● PROMPT: From the line that contains "низкие цены на всю представленную в каталоге" to the final line of the entries below, write out every line exactly as it appears, and nothing else.

● SOURCE DATA:
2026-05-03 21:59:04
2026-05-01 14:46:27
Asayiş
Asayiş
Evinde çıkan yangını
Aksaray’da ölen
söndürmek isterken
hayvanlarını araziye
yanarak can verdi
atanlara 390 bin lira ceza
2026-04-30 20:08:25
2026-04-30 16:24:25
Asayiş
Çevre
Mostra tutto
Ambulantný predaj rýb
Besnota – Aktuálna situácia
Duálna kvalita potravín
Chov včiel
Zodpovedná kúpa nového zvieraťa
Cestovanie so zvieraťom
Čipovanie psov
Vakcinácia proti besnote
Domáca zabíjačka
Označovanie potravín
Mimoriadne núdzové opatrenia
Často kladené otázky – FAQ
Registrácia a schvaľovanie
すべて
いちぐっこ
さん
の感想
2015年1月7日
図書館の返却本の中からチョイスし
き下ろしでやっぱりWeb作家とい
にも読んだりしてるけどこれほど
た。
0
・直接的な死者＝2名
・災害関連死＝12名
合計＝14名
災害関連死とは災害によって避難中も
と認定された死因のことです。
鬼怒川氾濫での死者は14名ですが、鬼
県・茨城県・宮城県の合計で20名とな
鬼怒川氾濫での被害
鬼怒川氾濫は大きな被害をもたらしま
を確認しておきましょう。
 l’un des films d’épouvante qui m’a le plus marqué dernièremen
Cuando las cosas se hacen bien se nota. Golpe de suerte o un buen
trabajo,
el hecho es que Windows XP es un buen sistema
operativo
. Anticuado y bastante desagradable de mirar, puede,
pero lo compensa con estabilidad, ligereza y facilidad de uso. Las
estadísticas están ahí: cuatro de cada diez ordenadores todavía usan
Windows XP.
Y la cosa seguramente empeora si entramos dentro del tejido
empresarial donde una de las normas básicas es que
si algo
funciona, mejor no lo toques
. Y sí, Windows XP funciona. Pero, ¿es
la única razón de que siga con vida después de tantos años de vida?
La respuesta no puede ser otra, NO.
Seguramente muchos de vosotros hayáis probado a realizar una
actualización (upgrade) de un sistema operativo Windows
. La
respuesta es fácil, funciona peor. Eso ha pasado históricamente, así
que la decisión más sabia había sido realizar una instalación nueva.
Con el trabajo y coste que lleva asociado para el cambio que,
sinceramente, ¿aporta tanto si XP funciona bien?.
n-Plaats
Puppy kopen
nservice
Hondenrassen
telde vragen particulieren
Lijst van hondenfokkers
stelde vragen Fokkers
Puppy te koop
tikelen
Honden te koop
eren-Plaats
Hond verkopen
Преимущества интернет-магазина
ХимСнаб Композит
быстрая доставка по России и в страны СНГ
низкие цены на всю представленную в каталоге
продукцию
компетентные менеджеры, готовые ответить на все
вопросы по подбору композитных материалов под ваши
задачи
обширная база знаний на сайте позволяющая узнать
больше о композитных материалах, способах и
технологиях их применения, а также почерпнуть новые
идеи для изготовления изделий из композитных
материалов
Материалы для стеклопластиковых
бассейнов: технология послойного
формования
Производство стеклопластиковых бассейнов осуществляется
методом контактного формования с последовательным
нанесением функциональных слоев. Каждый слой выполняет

● ANSWER SPACE:
низкие цены на всю представленную в каталоге
продукцию
компетентные менеджеры, готовые ответить на все
вопросы по подбору композитных материалов под ваши
задачи
обширная база знаний на сайте позволяющая узнать
больше о композитных материалах, способах и
технологиях их применения, а также почерпнуть новые
идеи для изготовления изделий из композитных
материалов
Материалы для стеклопластиковых
бассейнов: технология послойного
формования
Производство стеклопластиковых бассейнов осуществляется
методом контактного формования с последовательным
нанесением функциональных слоев. Каждый слой выполняет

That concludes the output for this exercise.